Type: Folk Nursery Rhyme
- “Sana que sana, colita de rana si no sanas hoy sanarás mañana.” Translation from Spanish to English: “Heal, heal, little frog’s bottom, if you don’t heal today, you’ll heal tomorrow.”
- I obtained this piece of folklore from my friend Daniela. Daniela was born and partially raised (only for a couple years) in the country of Columbia, in the city of Bogota. Since she spent a significant part of her childhood in Columbia, she remembers fondly this nursey rhyme. She was told this by her parents, friends of her parents, teachers, and other adults in her life. When appropriate and applicable, Daniela still sings the rhyme in her head, even if the listener is not Columbian or speaks Spanish.
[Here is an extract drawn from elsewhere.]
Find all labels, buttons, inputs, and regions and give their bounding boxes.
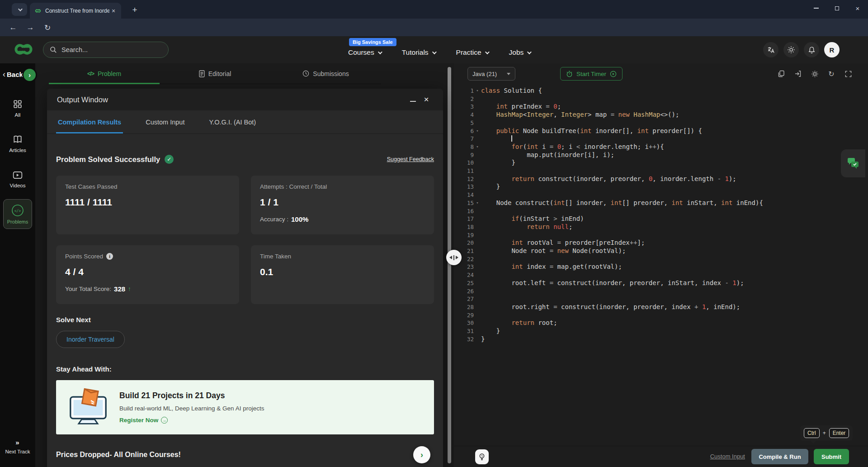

The translation from Spanish to English was provided by Daniela, who is multilingual.
- This rhyme has a specific role in Columbian life and culture. It is said whenever a child or young falls down and/or hurt themselves in the process. According to Daniela, this rhyme is one of the first thing you learn as a child. It is normal for adults to say this to children anywhere and jokingly to teens or adults under the age of 50. This is not just something said on the playground or at school, it is said anywhere, but only when children fall to the ground. It would also be rude to say this when older people (over the age of 50) fall.
- I really enjoy this short little rhyme. In American society we have similar sayings, such as “kaboom!” Clearly the Columbian version is longer, but what is interesting about this is that, according to Daniela, the saying is widely known by Columbians, especially since it is something learned during childhood. The rhyme is apart of the Columbian identity which is very special.